According to the 2010 census, Kingsbury has a total area of 0.57 sqmi, all land.

==Demographics==

Historical population
| Census | Pop. | Note | %± |
| 1880 | 154 |  | — |
| 1950 | 281 |  | — |
| 1960 | 281 |  | 0.0% |
| 1970 | 314 |  | 11.7% |
| 1980 | 329 |  | 4.8% |
| 1990 | 258 |  | −21.6% |
| 2000 | 229 |  | −11.2% |
| 2010 | 242 |  | 5.7% |
| 2020 | 190 |  | −21.5% |
U.S. Decennial Census

===2000 census===
As of the census of 2000, there were 229 people, 90 households, and 68 families living in the town. The population density was 391.8 PD/sqmi. There were 94 housing units at an average density of 160.8 /sqmi. The racial makeup of the town was 99.56% White and 0.44% Native American.

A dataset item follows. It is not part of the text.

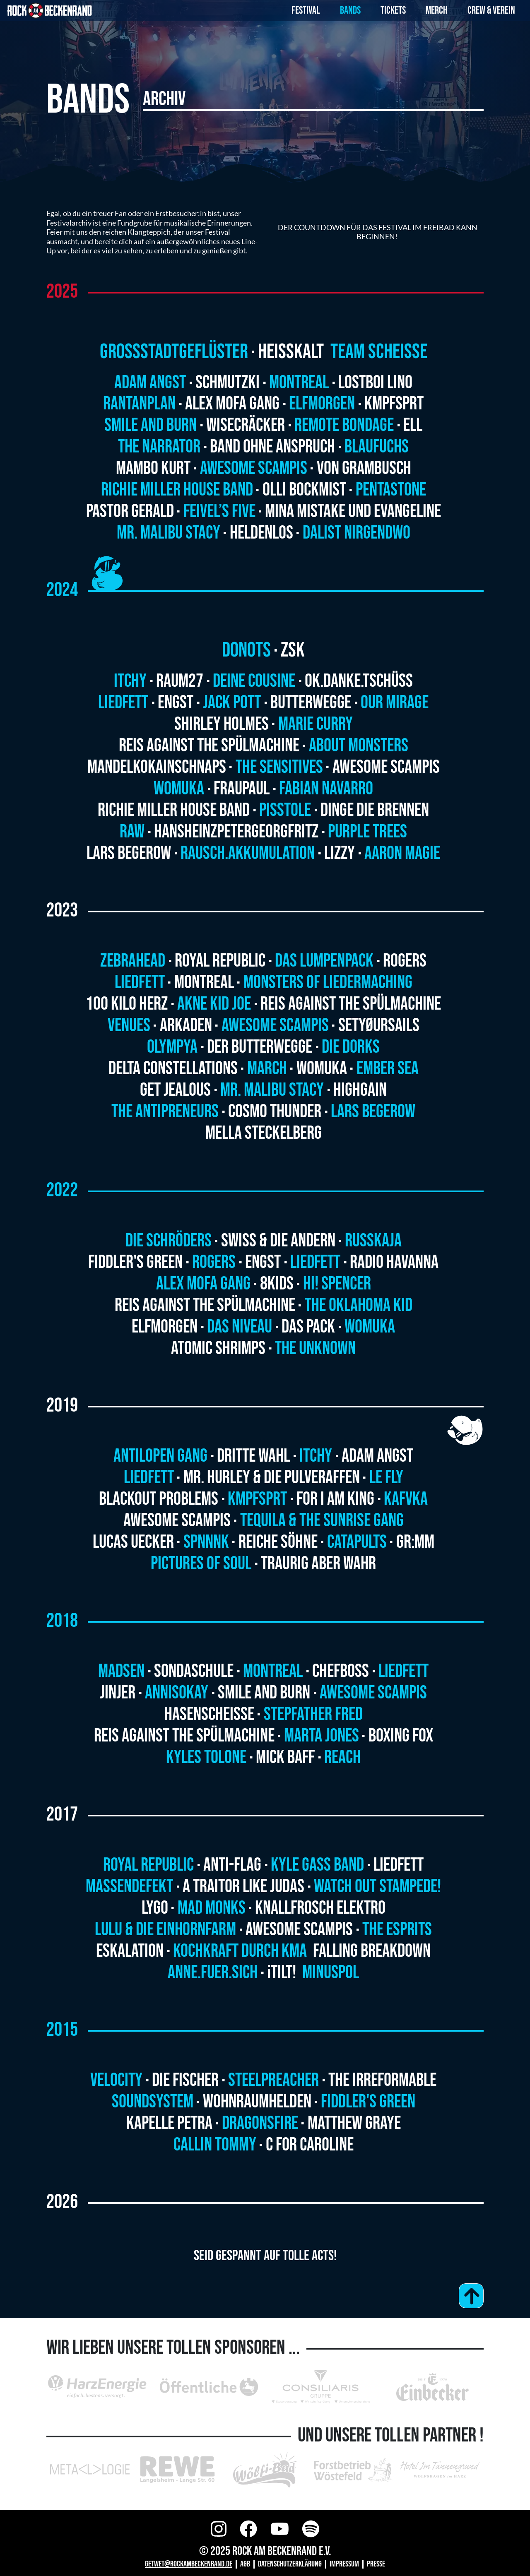 This screenshot has height=2576, width=530. I want to click on Schmutzki, so click(227, 382).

There were 90 households, out of which 25.6% had children under the age of 18 living with them, 62.2% were married couples living together, 10.0% had a female householder with no husband present, and 24.4% were non-families. 16.7% of all households were made up of individuals, and 6.7% had someone living alone who was 65 years of age or older. The average household size was 2.54 and the average family size was 2.81.

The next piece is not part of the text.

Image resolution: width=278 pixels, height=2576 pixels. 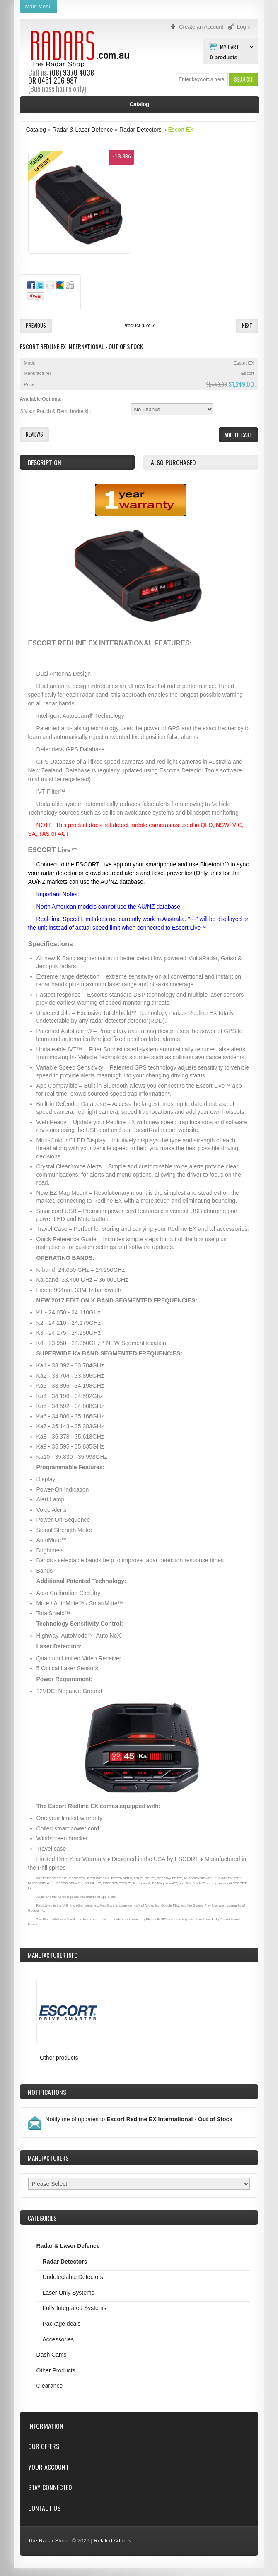 What do you see at coordinates (139, 2119) in the screenshot?
I see `Notify me of updates to` at bounding box center [139, 2119].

In the town, the population was spread out, with 22.7% under the age of 18, 10.0% from 18 to 24, 29.3% from 25 to 44, 23.1% from 45 to 64, and 14.8% who were 65 years of age or older. The median age was 38 years. For every 100 females, there were 81.7 males. For every 100 females age 18 and over, there were 84.4 males.

The median income for a household in the town was $50,000, and the median income for a family was $53,438. Males had a median income of $40,417 versus $22,500 for females. The per capita income for the town was $18,096. About 4.6% of families and 9.7% of the population were below the poverty line, including 10.9% of those under the age of eighteen and none of those 65 or over.

===2010 census===
As of the census of 2010, there were 242 people, 91 households, and 69 families living in the town. The population density was 424.6 PD/sqmi. There were 96 housing units at an average density of 168.4 /sqmi. The racial makeup of the town was 97.1% White, 0.4% African American, 0.4% Native American, and 2.1% from other races. Hispanic or Latino of any race were 5.4% of the population.

There were 91 households, of which 35.2% had children under the age of 18 living with them, 63.7% were married couples living together, 6.6% had a female householder with no husband present, 5.5% had a male householder with no wife present, and 24.2% were non-families. 19.8% of all households were made up of individuals, and 13.2% had someone living alone who was 65 years of age or older. The average household size was 2.66 and the average family size was 3.06.

The median age in the town was 39.8 years. 25.2% of residents were under the age of 18; 6.6% were between the ages of 18 and 24; 29.4% were from 25 to 44; 22.7% were from 45 to 64; and 16.1% were 65 years of age or older. The gender makeup of the town was 49.6% male and 50.4% female.

==Education==
The school district is La Porte Community School Corporation. The district's sole comprehensive high school is LaPorte High School.